El Carmelo es un extraño barrio obrero de Barcelona. Abigarrado en una colina, sus calles estrechas hacen pensar en la estructura de un pueblo. A pesar de su extrema modestia, resulta más acogedor que esos descampados de las afueras donde bloques inmensos se alinean, ordenados y muertos, junto a las vías del tren o la autopista. No se veían restaurantes propiamente dichos, pero había muchos bares donde podíamos comer, todos de obreros, todos decorados con la inspiración casual de un dueño poco meticuloso, todos perfumados por el irrespirable aceite de los fritos. Le insinué a Garzón que podíamos contentarnos con un piscolabis tomado de pie en cualquier parte; pero él se revolvió como si le hubiera mentado Honor, Dios y Patria al mismo tiempo.

—Ya sabe usted que si no como algo caliente después me duele la cabeza.

—No he dicho nada, Fermín; comamos lo que usted quiera.

—Le gustarán estos bares, están llenos de trabajadores, son democráticos de verdad.

Dimos fe de democracia directamente experimentada en un bar de la calle Dante llamado El Barril. Las mesas en las que Garzón suspiraba por situarse no eran individuales sino colectivas. En ellas te sentabas, codo con codo, junto a una persona desconocida, exactamente igual que en los restaurantes recoletos del Barrio Latino.

La clientela entraba en bandadas, la mayor parte luciendo un mono de trabajo de diferente color según la ocupación. Se colocaban en lugares prefijados por la costumbre, y nos lanzaban un saludo como debían de hacer siempre con los no habituales.

Enseguida empezaron a aparecer platos de sopa, judías estofadas, ensaladillas rusas y coliflores al gratén. La algarabía general demostraba que la gente estaba bastante hambrienta y razonablemente feliz. Reían, se gastaban bromas de una mesa a otra y sólo de vez en cuando lanzaban miradas distraídas a una tele que atronaba inútilmente en un rincón.

La verdad es que resultaba un planteamiento simpático, incluso envidiable, que daba lugar a cierta camaradería gastronómica. Sin embargo, aquel pequeño paraíso solidario no parecía dedicado a todos por igual. Yo era la única mujer.

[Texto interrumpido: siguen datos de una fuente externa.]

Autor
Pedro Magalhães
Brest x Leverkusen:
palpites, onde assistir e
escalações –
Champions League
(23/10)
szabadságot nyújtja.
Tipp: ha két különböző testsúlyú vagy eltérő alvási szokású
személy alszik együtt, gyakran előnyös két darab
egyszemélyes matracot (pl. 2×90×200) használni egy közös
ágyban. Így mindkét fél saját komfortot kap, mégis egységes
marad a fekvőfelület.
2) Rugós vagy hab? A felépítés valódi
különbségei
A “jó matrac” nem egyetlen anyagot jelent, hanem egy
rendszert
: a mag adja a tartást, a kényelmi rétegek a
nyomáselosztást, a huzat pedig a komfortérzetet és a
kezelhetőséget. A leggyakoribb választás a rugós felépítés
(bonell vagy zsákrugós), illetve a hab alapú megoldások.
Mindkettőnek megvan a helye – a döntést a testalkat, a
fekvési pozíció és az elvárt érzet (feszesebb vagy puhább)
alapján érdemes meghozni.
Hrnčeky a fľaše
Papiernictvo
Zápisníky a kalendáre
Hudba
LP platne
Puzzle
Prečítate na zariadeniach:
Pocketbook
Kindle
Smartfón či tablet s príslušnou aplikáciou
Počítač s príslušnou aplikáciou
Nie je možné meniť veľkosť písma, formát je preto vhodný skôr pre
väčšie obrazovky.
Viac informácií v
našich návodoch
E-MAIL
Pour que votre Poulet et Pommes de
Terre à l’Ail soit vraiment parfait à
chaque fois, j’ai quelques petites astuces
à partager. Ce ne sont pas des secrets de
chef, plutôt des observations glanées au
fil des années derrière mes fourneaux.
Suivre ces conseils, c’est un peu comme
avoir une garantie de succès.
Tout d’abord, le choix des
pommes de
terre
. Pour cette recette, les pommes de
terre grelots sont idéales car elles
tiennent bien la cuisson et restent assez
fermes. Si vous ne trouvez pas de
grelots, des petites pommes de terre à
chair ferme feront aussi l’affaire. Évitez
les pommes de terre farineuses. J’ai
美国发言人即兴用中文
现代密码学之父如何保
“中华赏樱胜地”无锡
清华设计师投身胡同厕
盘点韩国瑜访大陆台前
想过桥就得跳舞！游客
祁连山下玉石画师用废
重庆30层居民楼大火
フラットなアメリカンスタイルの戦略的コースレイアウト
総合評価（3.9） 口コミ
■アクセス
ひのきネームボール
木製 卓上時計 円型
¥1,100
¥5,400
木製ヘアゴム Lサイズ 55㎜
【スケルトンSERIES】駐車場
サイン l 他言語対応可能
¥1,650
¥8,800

Garzón se había adaptado rápidamente al medio. Daba cuenta de su coliflor con buen apetito, echaba traguitos de vino, y cuando en la pantalla aparecieron las informaciones deportivas y todos se callaron un momento, él también se quedó hechizado frente a los goles y regates de balón. Luego, hasta se lió a hacer comentarios con un hombre fornido que tenía al lado, y estuvieron los dos de acuerdo en llamarle «bandido» a un entrenador. Le admiré sin limitaciones por su capacidad de sumarse al ambiente con tanta naturalidad.